The removal of contaminants from public drinking water systems in the US is mandated by the Environmental Protection Agency’s (EPA) National Primary Drinking Water Regulations. These are legally enforceable standards that protect public health by limiting the levels of contaminants in drinking water. Similar regulations are managed by agencies worldwide to protect their citizens from drinking water contamination.

There are a plethora of drinking water contaminant removal technologies that public and private water systems use to comply with the EPA’s drinking water regulations. These include reverse osmosis, membrane, nanofiltration, ultrafiltration, chlorine disinfection, UV disinfection and Ozone-based disinfection practices.

The EPA’s list of drinking water contaminants is organized into six types of contaminants and lists each contaminant along with its Maximum Contaminant Level (MCL), some of the potential health effects from long-term exposure above the MCL and the probable source of the drinking water contaminant.

The six types of contaminants are microorganisms, disinfectants, disinfection byproducts, inorganic chemicals, organic chemicals and radionuclides.

Examples of microbiological, organic contaminants are Cryptosporidium and Giardia lamblia. Both of these microorganic pathogens are found in human or animal fecal waste and cause gastrointestinal illness, such as diarrhea and vomiting.

A common disinfectant used in municipal drinking water treatment to disinfect microorganisms is chlorine. The EPA’s primary drinking water regulations require drinking water treatment plants to maintain a maximum disinfectant residual level (MDRL) for chlorine of 4.0 milligrams per liter (mg/L). Some of the detrimental health effects of chlorine above the MCL are eye irritation and stomach discomfort.
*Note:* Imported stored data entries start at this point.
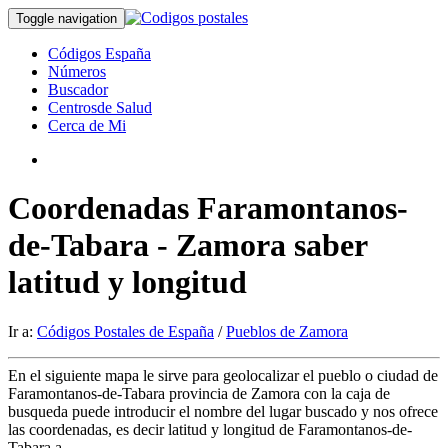
Toggle navigation
Códigos España
Números
Buscador
Centrosde Salud
Cerca de Mi
Coordenadas Faramontanos-
de-Tabara - Zamora saber
latitud y longitud
Ir a:
Códigos Postales de España
/
Pueblos de Zamora
En el siguiente mapa le sirve para geolocalizar el pueblo o ciudad de
Faramontanos-de-Tabara provincia de Zamora con la caja de
busqueda puede introducir el nombre del lugar buscado y nos ofrece
las coordenadas, es decir latitud y longitud de Faramontanos-de-
Tabara.a.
Similarly, byproducts from the chlorine-based disinfection methods used by public water systems to remove contaminants can be contaminants in their own right if not removed from the drinking water prior to it being released into the distribution system. Examples of disinfection byproducts include bromate, chlorite and total trihalomethanes (TTHMs). Not removed from drinking water, these disinfection byproducts can increase risk of cancer and cause central nervous system issues.
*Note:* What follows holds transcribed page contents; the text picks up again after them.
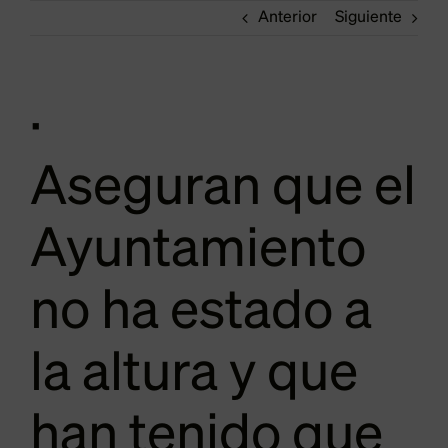
Anterior
Siguiente
·
Aseguran que el
Ayuntamiento
no ha estado a
la altura y que
han tenido que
Chemical contamination of drinking water can be caused by inorganic chemicals such as arsenic, barium lead, mercury and cadmium or organic chemicals such as benzene, dichloroethane and other carbon-derived compounds. These chemicals get into source water through a variety of natural and industrial processes. Arsenic for example is present in source water through the erosion of natural deposits.  Many of the chemical contaminants are derived from industrial wastewater such as discharges from petroleum refineries, steel or pulp mills or the corrosion of asbestos cement water mains or galvanized pipes.

Radium and uranium are examples of radionuclides. Radium 226 and Radium 228 must be removed to a level of 5 picocuries/liter (PCI/L) and Uranium to a level of 30 micrograms/liter (30 ug/L).